Begin with the line holding "2015年度 (48, 1783)", then print every line after it through the end of the data, exactly and with nothing added.

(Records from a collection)
__________

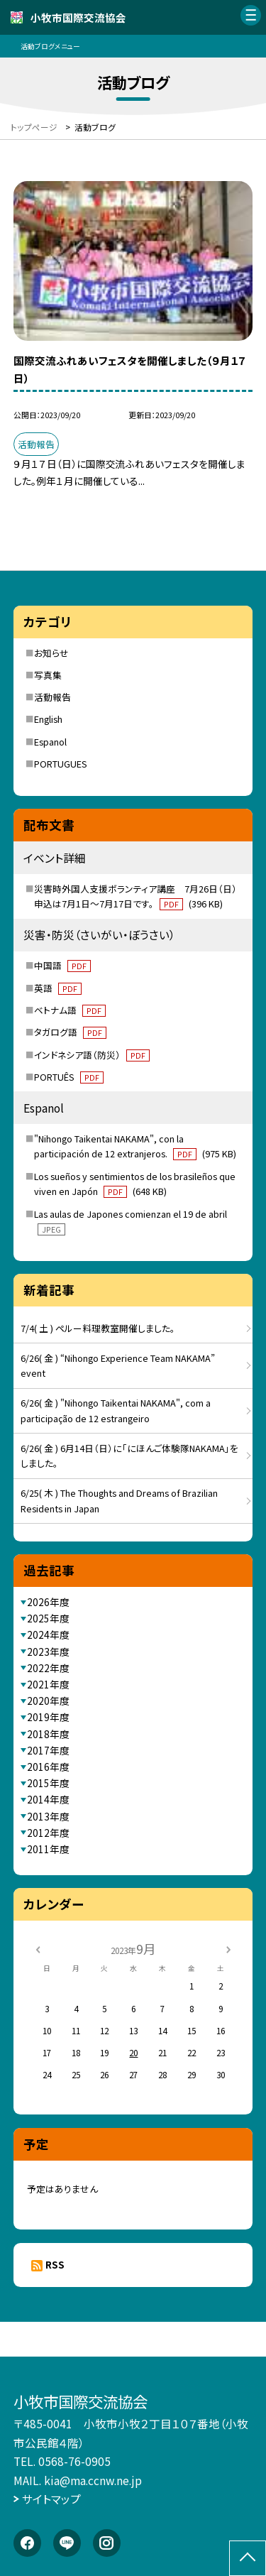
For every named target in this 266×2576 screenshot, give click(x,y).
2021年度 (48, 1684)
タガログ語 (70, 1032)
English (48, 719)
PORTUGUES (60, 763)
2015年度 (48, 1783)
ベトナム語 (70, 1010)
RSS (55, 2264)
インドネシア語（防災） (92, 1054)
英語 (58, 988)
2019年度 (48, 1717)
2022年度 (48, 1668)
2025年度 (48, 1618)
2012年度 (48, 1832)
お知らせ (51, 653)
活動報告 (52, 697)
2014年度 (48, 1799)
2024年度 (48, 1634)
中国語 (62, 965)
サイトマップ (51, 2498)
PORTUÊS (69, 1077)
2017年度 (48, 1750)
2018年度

__________

● Output of the task:
2015年度 (48, 1783)
ベトナム語 (70, 1010)
RSS (55, 2264)
インドネシア語（防災） (92, 1054)
英語 (58, 988)
2019年度 (48, 1717)
2022年度 (48, 1668)
2025年度 (48, 1618)
2012年度 (48, 1832)
お知らせ (51, 653)
活動報告 (52, 697)
2014年度 (48, 1799)
2024年度 (48, 1634)
中国語 (62, 965)
サイトマップ (51, 2498)
PORTUÊS (69, 1077)
2017年度 (48, 1750)
2018年度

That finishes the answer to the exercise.